> [What is needed]
Please restate word for word the line holding "х триммерах, к примеру, в аппарата" and every following line through the end of the entries.

::::

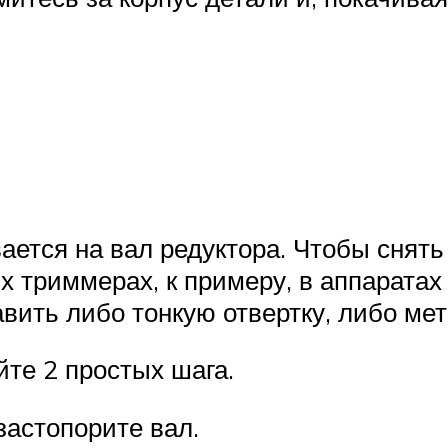
ается на вал редуктора. Чтобы снять 
х триммерах, к примеру, в аппарата
авить либо тонкую отвертку, либо ме
йте 2 простых шага.
застопорите вал.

::::

> [Solution below]
х триммерах, к примеру, в аппарата
авить либо тонкую отвертку, либо ме
йте 2 простых шага.
застопорите вал.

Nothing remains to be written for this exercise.